Autrement dit, contrairement à l’immigration où la continuité domine, et contrairement à l’énergie où la transition sera lente et conditionnée par le réel, la justice est le domaine où Magyar pourrait vraiment ouvrir une nouvelle phase. Mais cette nouvelle phase n’est pas pour autant « progressiste » au sens culturel du terme. Elle est avant tout juridique, administrative et institutionnelle. Elle vise à restaurer des mécanismes de contrôle, non à rééduquer la société hongroise dans le sens d’un libéralisme occidental intégral.
Ce que les médias occidentaux voient — et ce qu’ils ratent
Pourquoi alors ce ton si triomphaliste dans plusieurs récits occidentaux? Parce que le départ d’Orbán est spontanément interprété comme une victoire morale de l’Europe libérale sur le populisme national-conservateur.
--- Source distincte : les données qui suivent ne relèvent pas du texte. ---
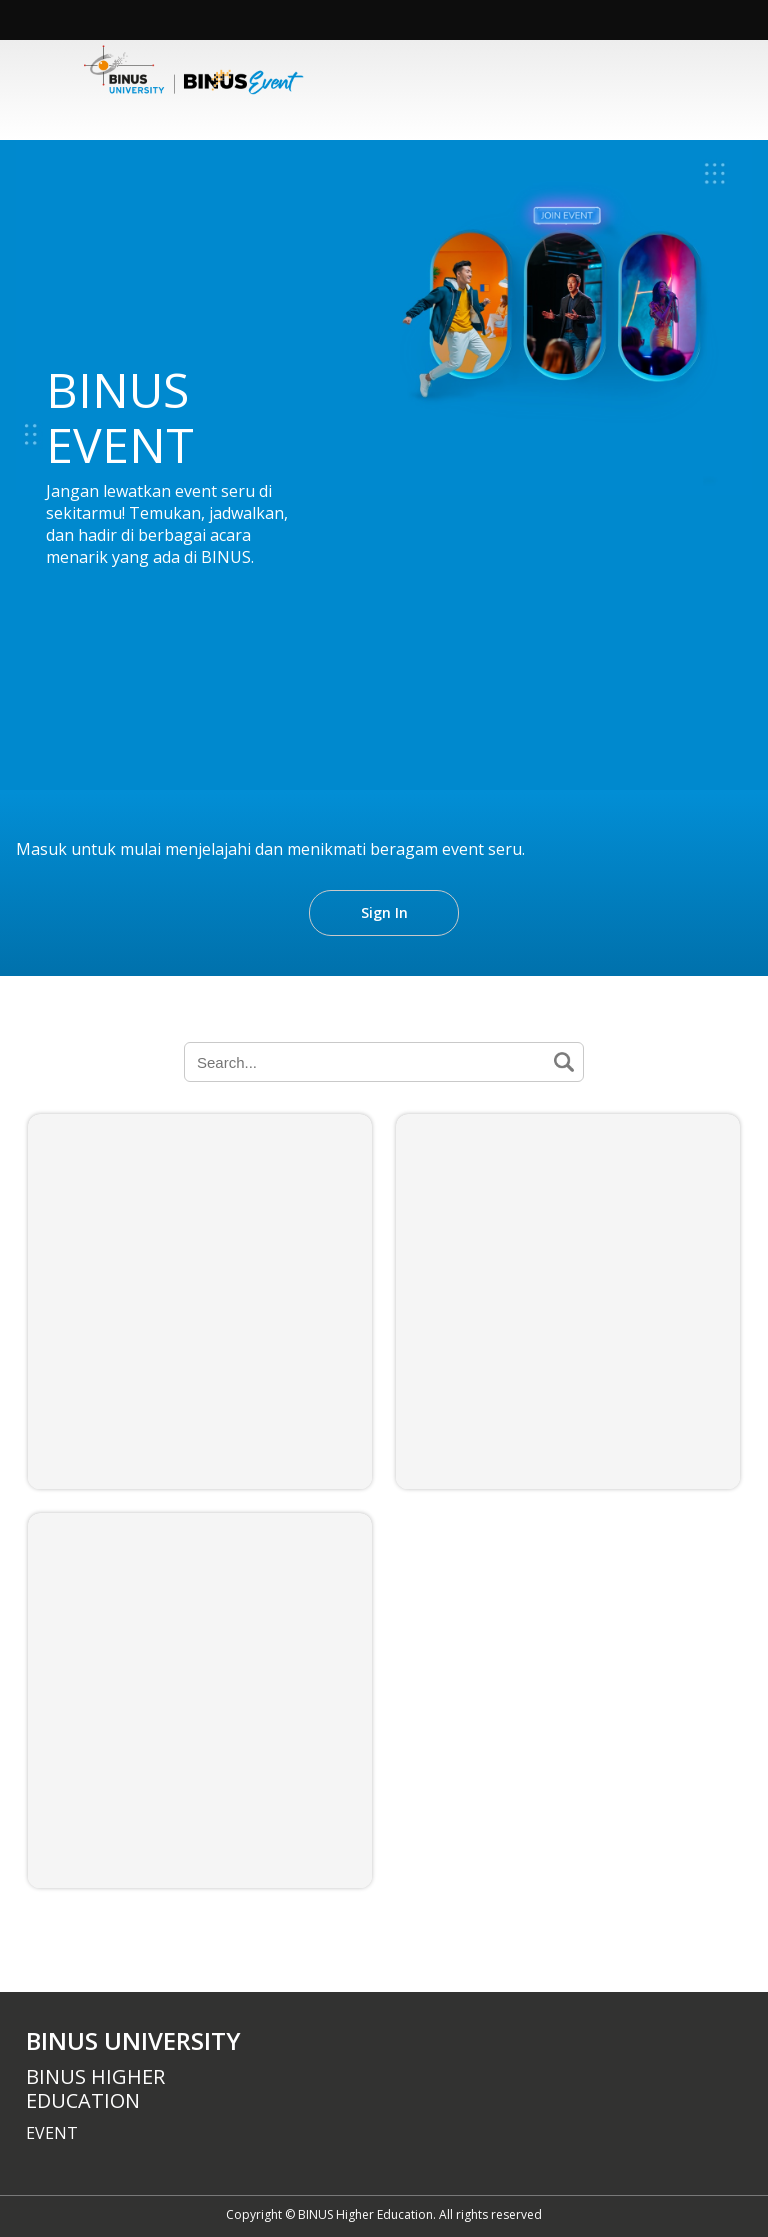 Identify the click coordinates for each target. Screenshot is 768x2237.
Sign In (384, 912) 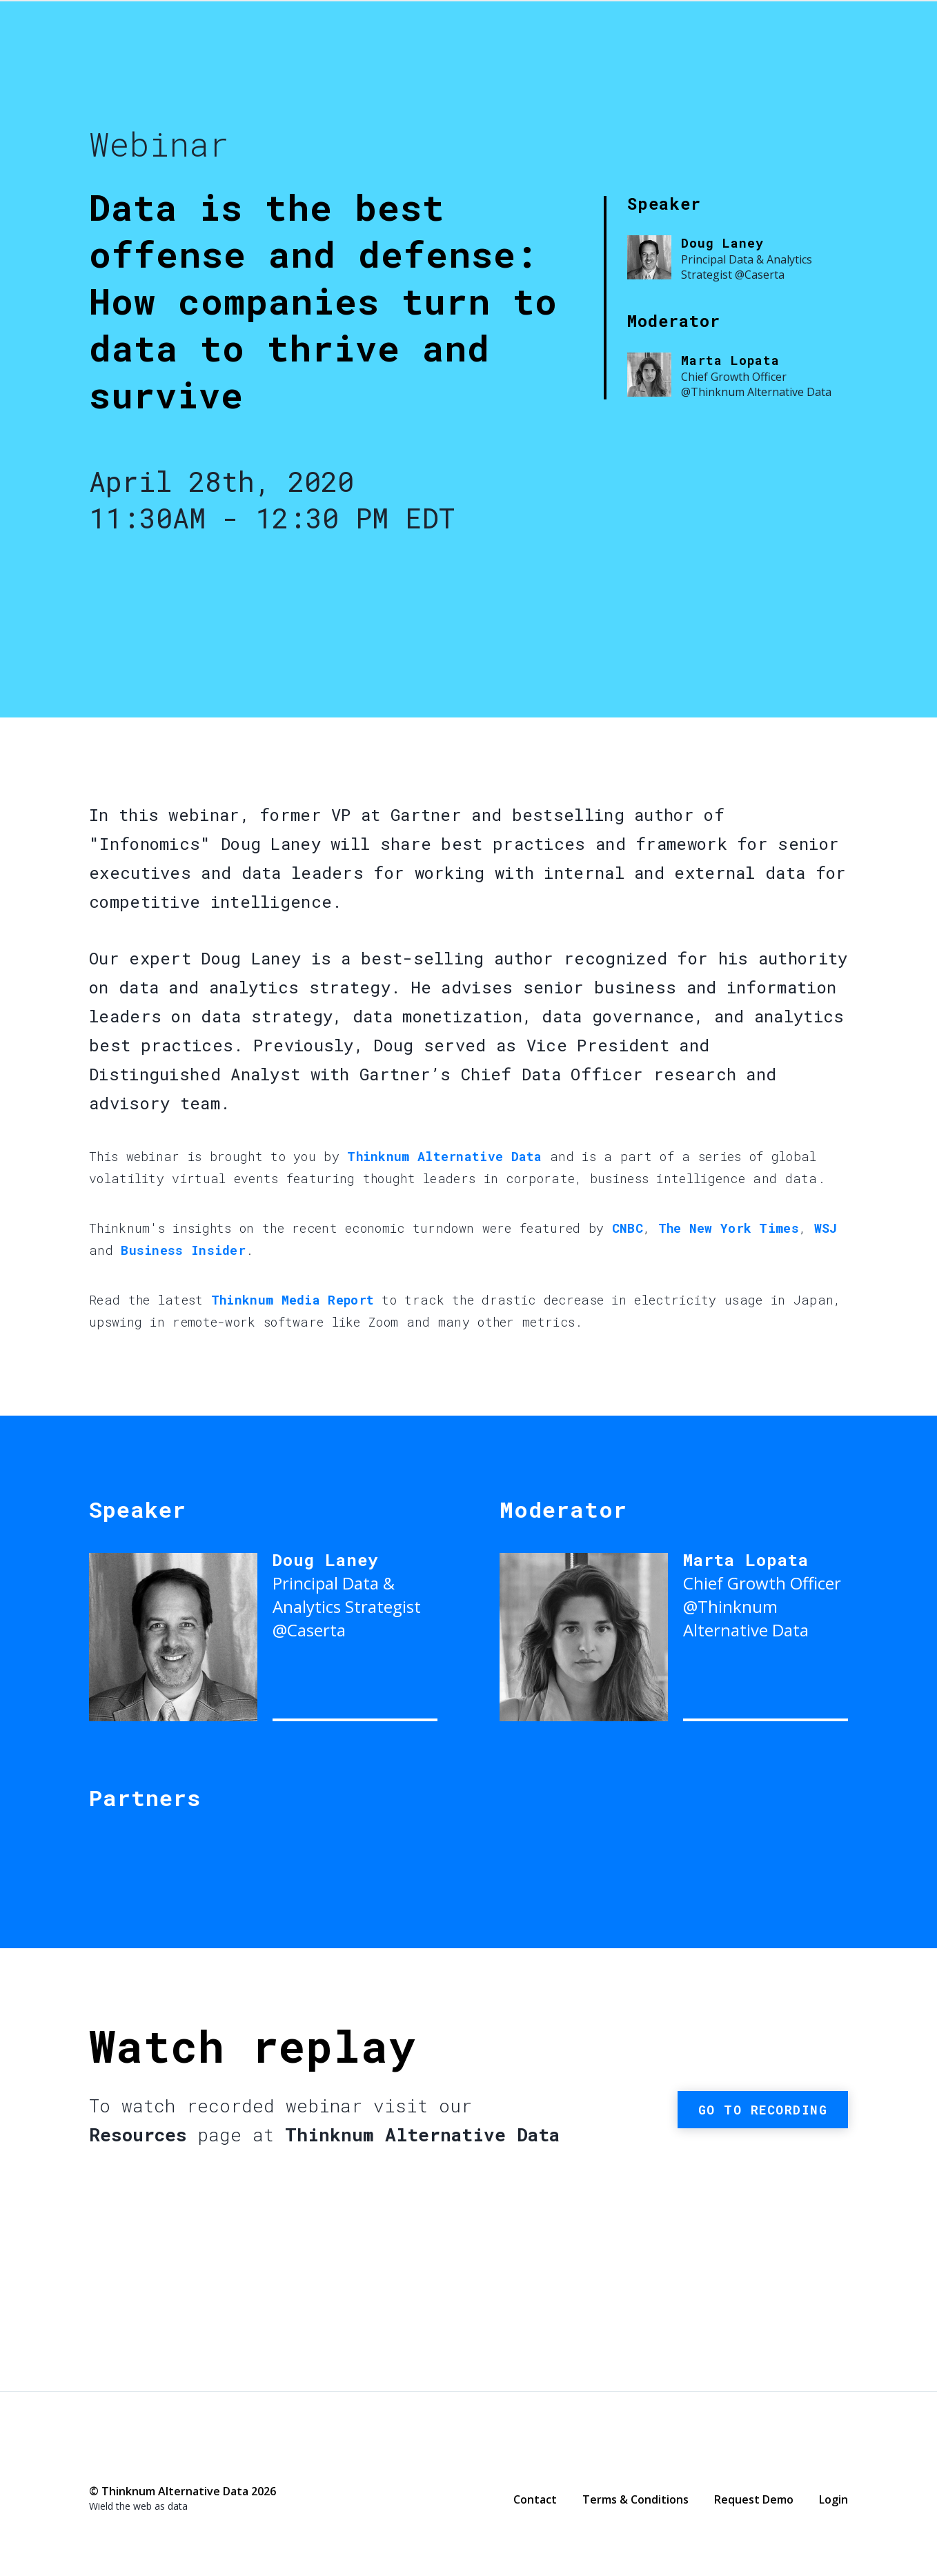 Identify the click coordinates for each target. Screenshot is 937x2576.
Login (833, 2499)
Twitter (124, 2460)
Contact (535, 2499)
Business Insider (183, 1250)
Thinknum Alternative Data (724, 66)
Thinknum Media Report (292, 1299)
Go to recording (763, 2109)
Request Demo (753, 2499)
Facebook (96, 2461)
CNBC (627, 1228)
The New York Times (728, 1228)
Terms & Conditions (635, 2499)
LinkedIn (151, 2461)
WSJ (826, 1228) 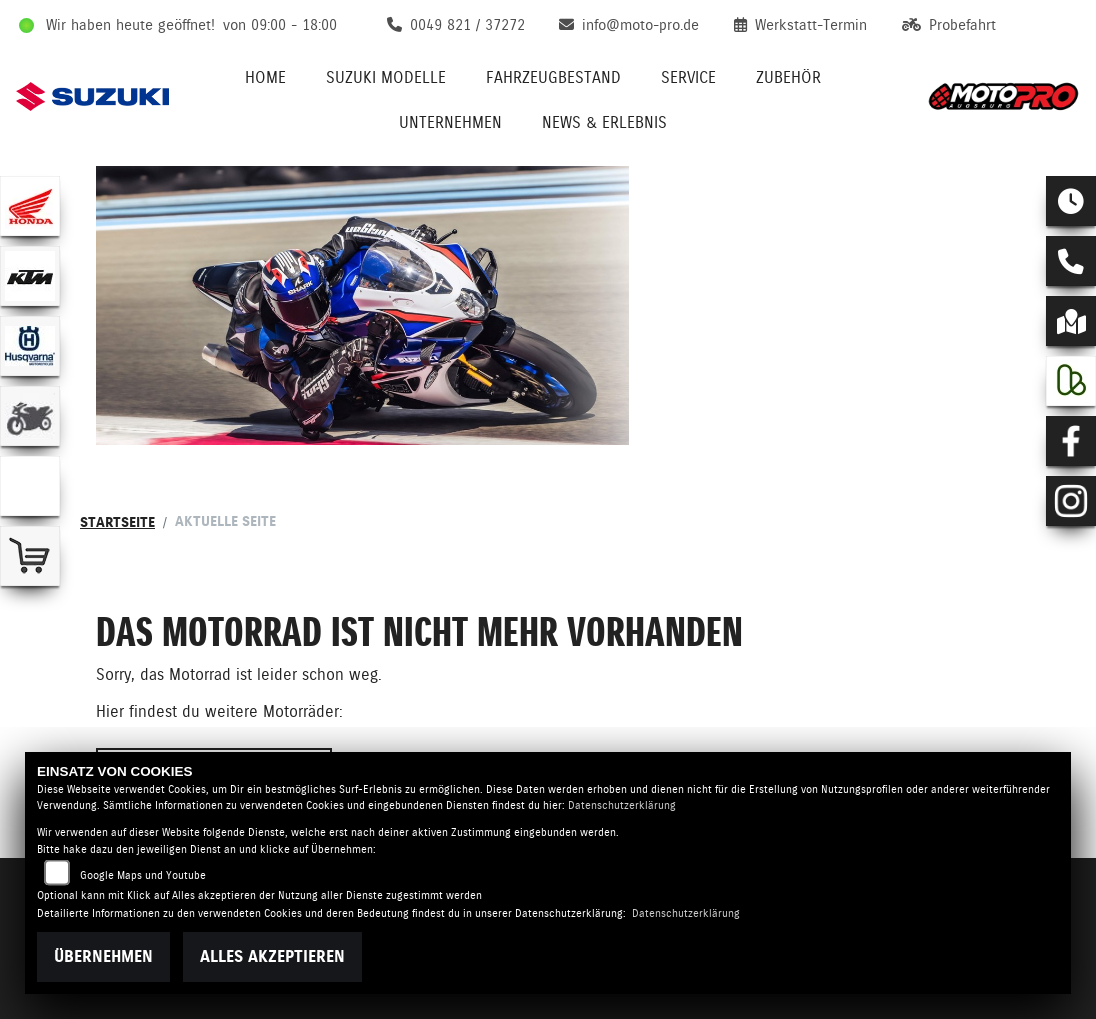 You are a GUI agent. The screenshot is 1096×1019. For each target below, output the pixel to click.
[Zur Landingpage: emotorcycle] (30, 486)
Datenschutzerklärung (622, 805)
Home (265, 77)
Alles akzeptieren (272, 956)
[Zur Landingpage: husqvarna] (30, 346)
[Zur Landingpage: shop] (30, 556)
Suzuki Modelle (386, 77)
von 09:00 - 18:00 (280, 25)
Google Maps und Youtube (143, 875)
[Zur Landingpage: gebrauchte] (30, 416)
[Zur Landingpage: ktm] (30, 276)
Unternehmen (450, 122)
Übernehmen (103, 956)
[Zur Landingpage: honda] (30, 206)
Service (688, 77)
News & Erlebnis (604, 122)
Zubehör (788, 77)
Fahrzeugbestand (553, 77)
Le Monde a parlé d’un « retour à l’Europe », tandis que plusieurs réactions relayées par The Guardian, AP et d’autres ont accueilli l’événement comme la fin d’une anomalie illibérale au sein de l’Union. Ce soulagement est compréhensible sur le plan diplomatique, surtout en raison de la Russie, de l’Ukraine et des fonds européens bloqués. Mais il peut facilement conduire à projeter sur Magyar un profil qu’il n’a pas réellement.
La lecture la plus juste est probablement la suivante : la Hongrie ne passe pas d’Orbán à la gauche; elle passe d’Orbán à une droite concurrente, issue du même monde politique, mais décidée à cesser la guerre permanente avec Bruxelles et à rétablir un minimum de fonctionnalité institutionnelle. Sur l’immigration, Magyar reste fondamentalement à droite. Sur l’énergie, il veut déplacer l’axe stratégique sans nier les besoins nationaux. Sur la justice, il entend renverser les mécanismes orbanistes les plus contestés. Le changement est donc réel, mais il ne correspond pas à la fable d’une conversion subite au progressisme occidental.